My wife and I are currently dealing with a substantial amount of debt—around $100k combined between a car loan, credit cards, and a personal loan. Our annual income is pretty good, but I’m 100% commission-based, so my income fluctuates, which makes budgeting a challenge. The credit card payments are what’s hurting us the most right now. I contacted Discover to explore options, and they offered a slightly lower interest rate of 17.99% for a year. Our biggest credit card debts are $11k with Discover and $8k with Apple, both under my name only not my wife’s.
My main question is: should I consider letting my debt go to collections? My thinking is that my credit score would take a hit for a few years, but it wouldn’t affect my wife’s credit, so if we needed to finance something in the future, we could do it under her name. We don’t plan on financing anything else anytime soon anyway. By letting the debt go to collections, the interest would stop, and I could negotiate a lower balance with the collection agency. Is this a terrible idea?
Our combined income is about $140k a year, with $100k of that being mine. Given my commission-based income, some months I bring home $10k, while other months it’s only $4k, which makes budgeting very difficult.
You are still accountable even after it is sent to collectors.
The creditor may file a lawsuit against you and withhold your income until they receive their full amount.
I concur. At present, going through the lawsuit procedure. I would work harder and pay them off before deciding to let them go if I could go back in time. Particularly high debt levels. I wish you the best of luck!

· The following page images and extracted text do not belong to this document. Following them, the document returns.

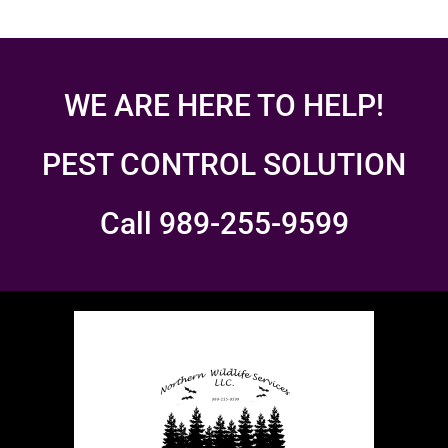
WE ARE HERE TO HELP!
PEST CONTROL SOLUTION
Call 989-255-9599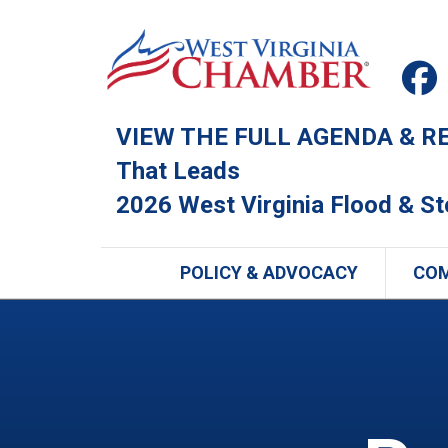
VIEW THE FULL AGENDA & REG
That Leads
2026 West Virginia Flood & S
POLICY & ADVOCACY
CO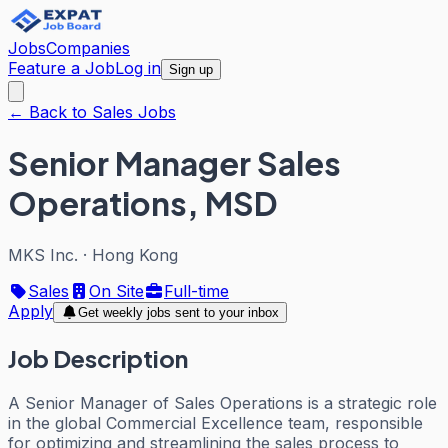
Jobs
Companies
Feature a Job
Log in
Sign up
← Back to Sales Jobs
Senior Manager Sales
Operations, MSD
MKS Inc.
·
Hong Kong
Sales
On Site
Full-time
Apply
Get weekly jobs sent to your inbox
Job Description
A Senior Manager of Sales Operations is a strategic role
in the global Commercial Excellence team, responsible
for optimizing and streamlining the sales process to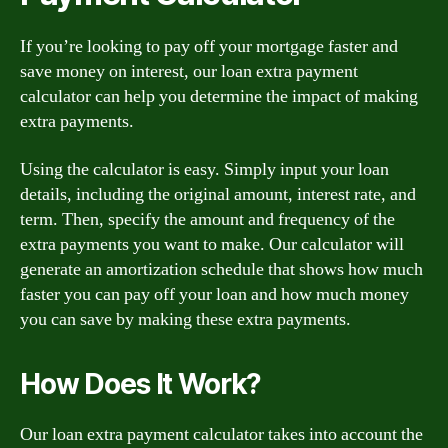
If you’re looking to pay off your mortgage faster and
save money on interest, our loan extra payment
calculator can help you determine the impact of making
extra payments.
Using the calculator is easy. Simply input your loan
details, including the original amount, interest rate, and
term. Then, specify the amount and frequency of the
extra payments you want to make. Our calculator will
generate an amortization schedule that shows how much
faster you can pay off your loan and how much money
you can save by making these extra payments.
How Does It Work?
Our loan extra payment calculator takes into account the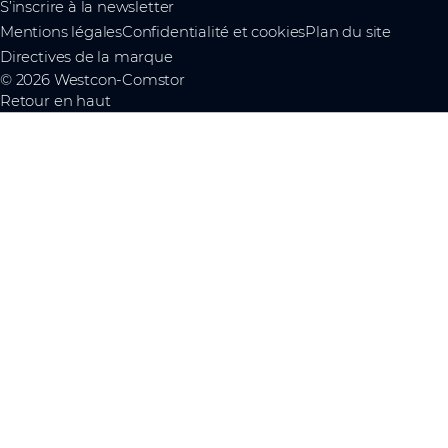
S’inscrire à la newsletter
Mentions légales
Confidentialité et cookies
Plan du site
Directives de la marque
© 2026 Westcon-Comstor
Retour en haut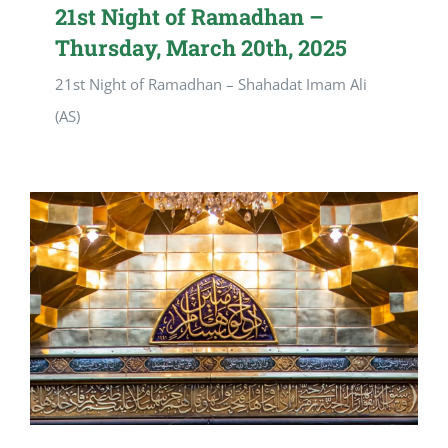
21st Night of Ramadhan –
Thursday, March 20th, 2025
21st Night of Ramadhan – Shahadat Imam Ali
(AS)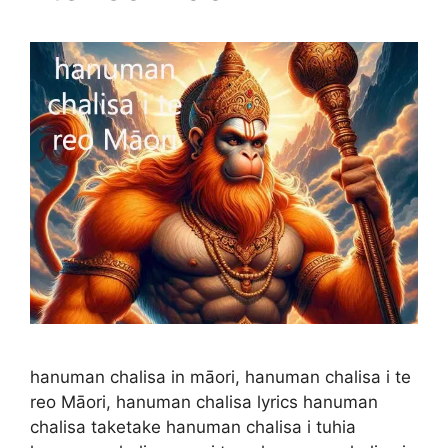
hanuman chalisa in māori, hanuman chalisa i te
reo Māori, hanuman chalisa lyrics hanuman
chalisa taketake hanuman chalisa i tuhia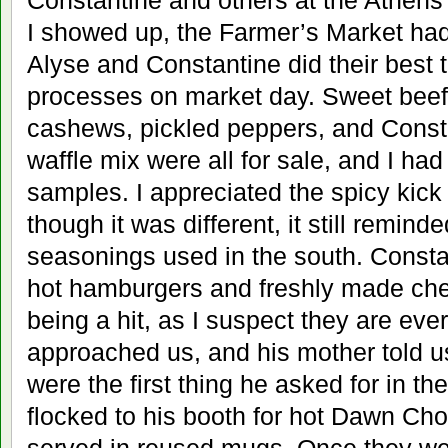
Constantine and others at the Athens
I showed up, the Farmer’s Market had
Alyse and Constantine did their best 
processes on market day. Sweet beef
cashews, pickled peppers, and Const
waffle mix were all for sale, and I had
samples. I appreciated the spicy kick 
though it was different, it still remin
seasonings used in the south. Consta
hot hamburgers and freshly made chees
being a hit, as I suspect they are ever
approached us, and his mother told us
were the first thing he asked for in t
flocked to his booth for hot Dawn Cho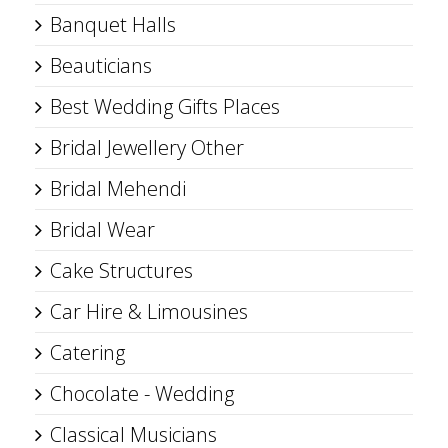
Banquet Halls
Beauticians
Best Wedding Gifts Places
Bridal Jewellery Other
Bridal Mehendi
Bridal Wear
Cake Structures
Car Hire & Limousines
Catering
Chocolate - Wedding
Classical Musicians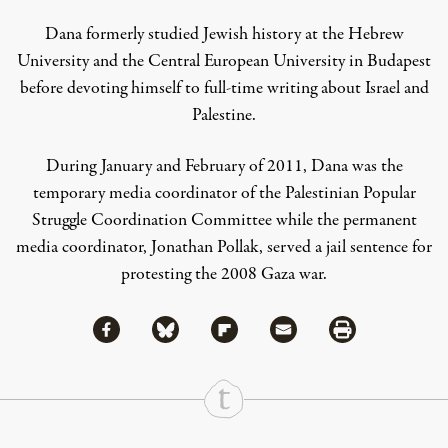
Dana formerly studied Jewish history at the Hebrew
University and the Central European University in Budapest
before devoting himself to full-time writing about Israel and
Palestine.
During January and February of 2011, Dana was the
temporary media coordinator of the Palestinian Popular
Struggle Coordination Committee while the permanent
media coordinator, Jonathan Pollak, served a jail sentence for
protesting the 2008 Gaza war.
Share via Facebook
Share via Bluesky
Share
Share via Flipboard
Share via Mail
Share via Print
Continue Reading On Truthout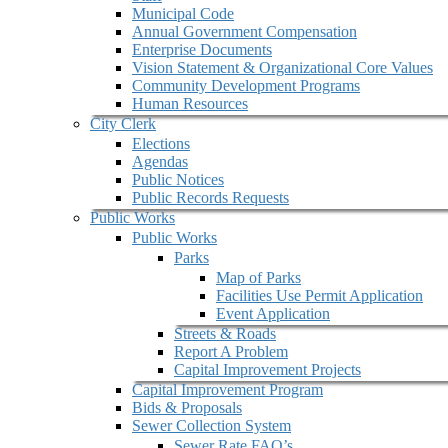
Municipal Code
Annual Government Compensation
Enterprise Documents
Vision Statement & Organizational Core Values
Community Development Programs
Human Resources
City Clerk
Elections
Agendas
Public Notices
Public Records Requests
Public Works
Public Works
Parks
Map of Parks
Facilities Use Permit Application
Event Application
Streets & Roads
Report A Problem
Capital Improvement Projects
Capital Improvement Program
Bids & Proposals
Sewer Collection System
Sewer Rate FAQ’s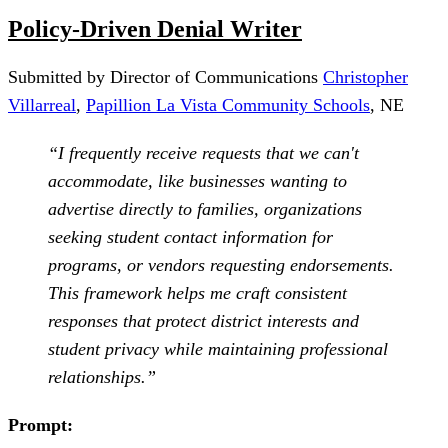
Policy-Driven Denial Writer
Submitted by Director of Communications
Christopher
Villarreal
,
Papillion La Vista Community Schools
, NE
“I frequently receive requests that we can't
accommodate, like businesses wanting to
advertise directly to families, organizations
seeking student contact information for
programs, or vendors requesting endorsements.
This framework helps me craft consistent
responses that protect district interests and
student privacy while maintaining professional
relationships.”
Prompt: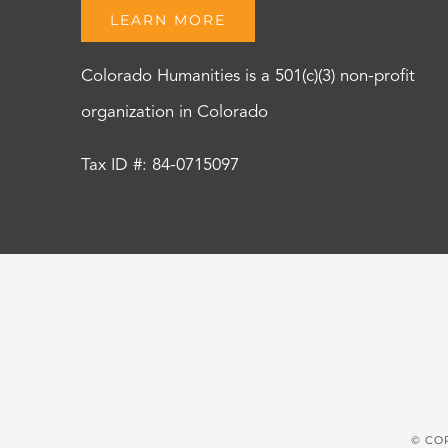
LEARN MORE
Colorado Humanities is a 501(c)(3) non-profit
organization in Colorado
Tax ID #: 84-0715097
© CO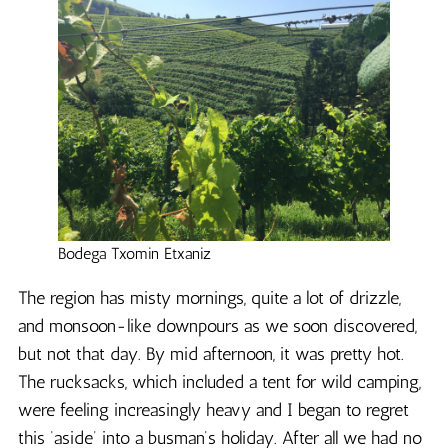
Bodega Txomin Etxaniz
The region has misty mornings, quite a lot of drizzle,
and monsoon-like downpours as we soon discovered,
but not that day. By mid afternoon, it was pretty hot.
The rucksacks, which included a tent for wild camping,
were feeling increasingly heavy and I began to regret
this ‘aside’ into a busman’s holiday. After all we had no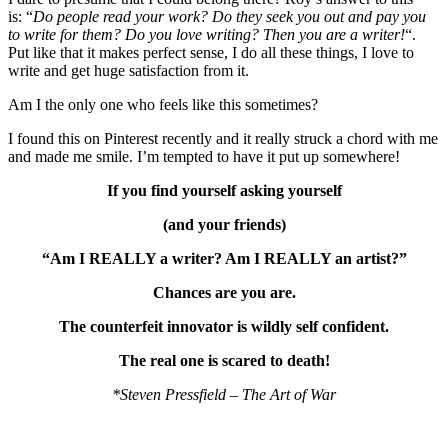
is: “
Do people read your work? Do they seek you out and pay you
to write for them? Do you love writing? Then you are a writer!
“.
Put like that it makes perfect sense, I do all these things, I love to
write and get huge satisfaction from it.
Am I the only one who feels like this sometimes?
I found this on Pinterest recently and it really struck a chord with me
and made me smile. I’m tempted to have it put up somewhere!
If you find yourself asking yourself
(and your friends)
“Am I REALLY a writer? Am I REALLY an artist?”
Chances are you are.
The counterfeit innovator is wildly self confident.
The real one is scared to death!
*Steven Pressfield – The Art of War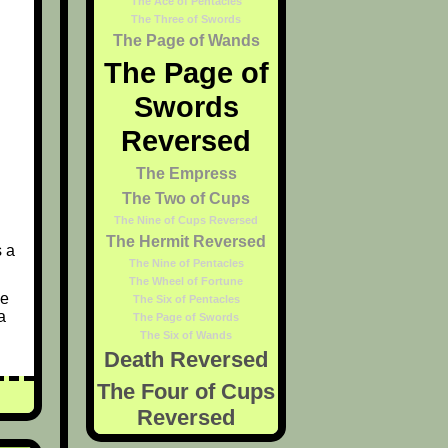
The Ace of Pentacles
The Three of Swords
The Page of Wands
The Page of
Swords
Reversed
The Empress
The Two of Cups
The Nine of Cups Reversed
The Hermit Reversed
s a
The Nine of Pentacles
The Wheel of Fortune
ce
The Six of Pentacles
a
The Page of Swords
The Six of Wands
Death Reversed
The Four of Cups
Reversed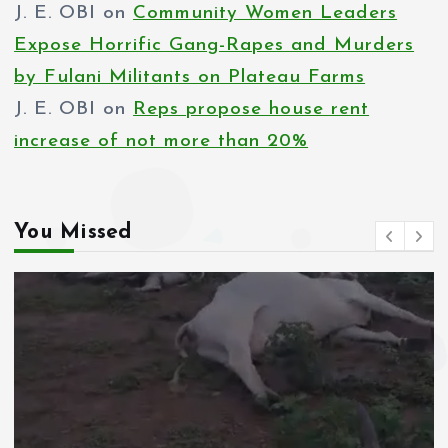
s
J. E. OBI
on
Community Women Leaders
p
Expose Horrific Gang-Rapes and Murders
by Fulani Militants on Plateau Farms
a
J. E. OBI
on
Reps propose house rent
g
increase of not more than 20%
i
n
You Missed
a
t
i
o
n
News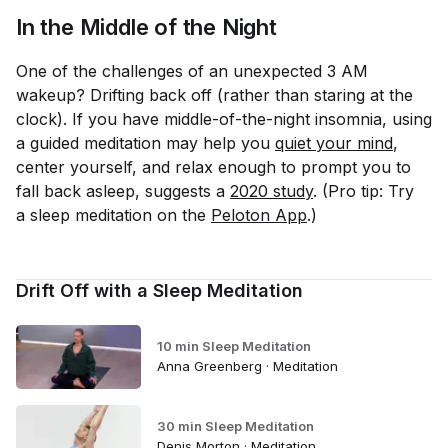
In the Middle of the Night
One of the challenges of an unexpected 3 AM
wakeup? Drifting back off (rather than staring at the
clock). If you have middle-of-the-night insomnia, using
a guided meditation may help you
quiet your mind
,
center yourself, and relax enough to prompt you to
fall back asleep, suggests a
2020 study
. (Pro tip: Try
a sleep meditation on the
Peloton App
.)
Drift Off with a Sleep Meditation
10 min Sleep Meditation
Anna Greenberg · Meditation
30 min Sleep Meditation
Denis Morton · Meditation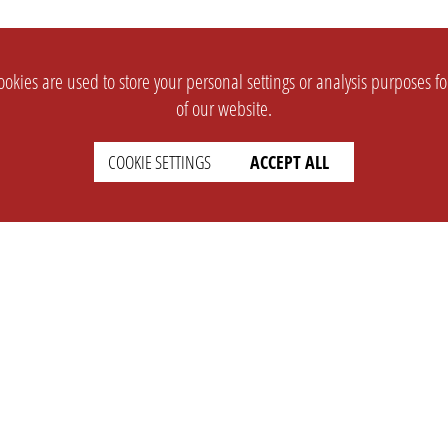
okies are used to store your personal settings or analysis purposes f
of our website.
COOKIE SETTINGS
ACCEPT ALL
SUPPORT
CONTACT
Faq
Support Ticket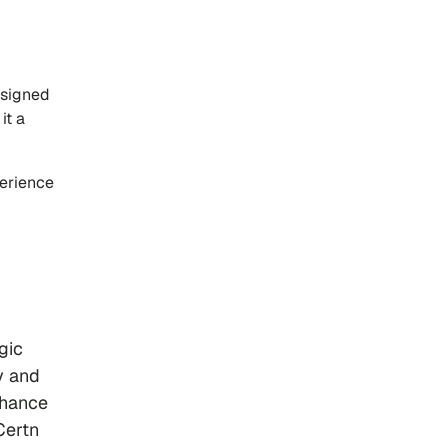
esigned
it a
perience
gic
y and
nhance
Certn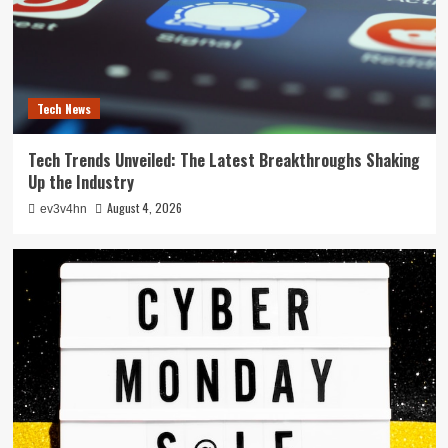
Tech News
Tech Trends Unveiled: The Latest Breakthroughs Shaking
Up the Industry
August 4, 2026
ev3v4hn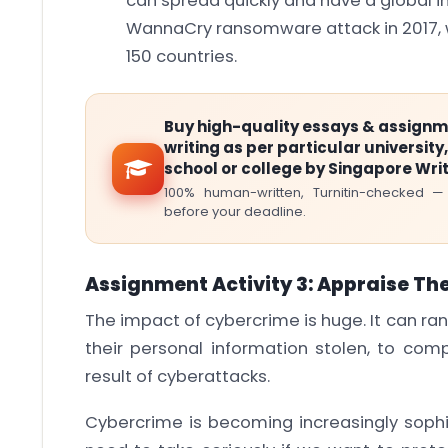
can spread quickly and have a global i
WannaCry ransomware attack in 2017, w
150 countries.
Buy high-quality essays & assign
writing as per particular university,
school or college by Singapore Wri
100% human-written, Turnitin-checked —
before your deadline.
Assignment Activity 3: Appraise Th
The impact of cybercrime is huge. It can ra
their personal information stolen, to comp
result of cyberattacks.
Cybercrime is becoming increasingly sophi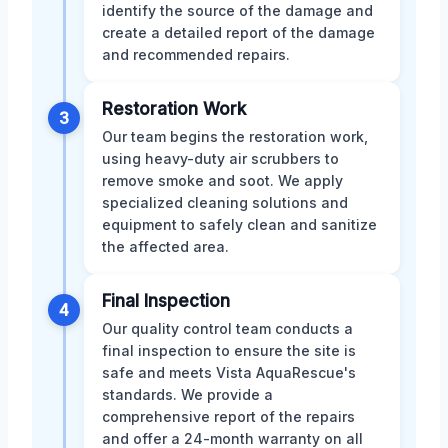
identify the source of the damage and
create a detailed report of the damage
and recommended repairs.
Restoration Work
3
Our team begins the restoration work,
using heavy-duty air scrubbers to
remove smoke and soot. We apply
specialized cleaning solutions and
equipment to safely clean and sanitize
the affected area.
Final Inspection
4
Our quality control team conducts a
final inspection to ensure the site is
safe and meets Vista AquaRescue's
standards. We provide a
comprehensive report of the repairs
and offer a 24-month warranty on all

Yes I know. Paying the collectors and negotiating a lower total is my plan. And it won’t attract attention in this way.
Here is a former collector.
Even while a debt is being collected, interest continues to accrue. They are also exempt from negotiating the entire amount owing. If you can prevent a debt from being sent to a collection agency, you’ll usually come out ahead.
That is, if your present creditor chooses not to sue you directly and instead sells your debt to a collections agency.
It won’t really help to negotiate hardship with the lenders, which is what it would be like to do with the debt collectors. You can check out debt management or debt counseling and they can help lessen the interest rates. You have the option to declare bankruptcy in order to start over from scratch.
Tried debt management and they couldn’t help. They claim that all of my rates are more competitive than theirs. We would only be eligible for Chapter 13, and I fear that would mean an even worse settlement for me.
Is it possible to open new credit cards? If so, you can typically get a 0% annual balance transfer offer for a year on new credit cards, which is far better than the typical credit card rate of 5%. If you are able to open more cards, you can keep rolling them over. Of course, you should make every effort to pay them off as quickly as you can, but doing so is preferable to dealing with collections.
Due to the large amounts on the credit card, they will eventually file a lawsuit and increase the debt by adding interest and late fees on a monthly basis. I find it incomprehensible that someone would accrue debt when they make that much money. To pay off your debts, you should ask your creditors to freeze your credit, apply for a loan with a lower interest rate, or use the debt snowball method. They will no longer decrease interest in CC after COVID. They did prior to COVID-19. Def take care of it and cease using those cards.
Probably, they’ll sue you. Do that only if you have virtually nothing to lose and very little revenue coming in.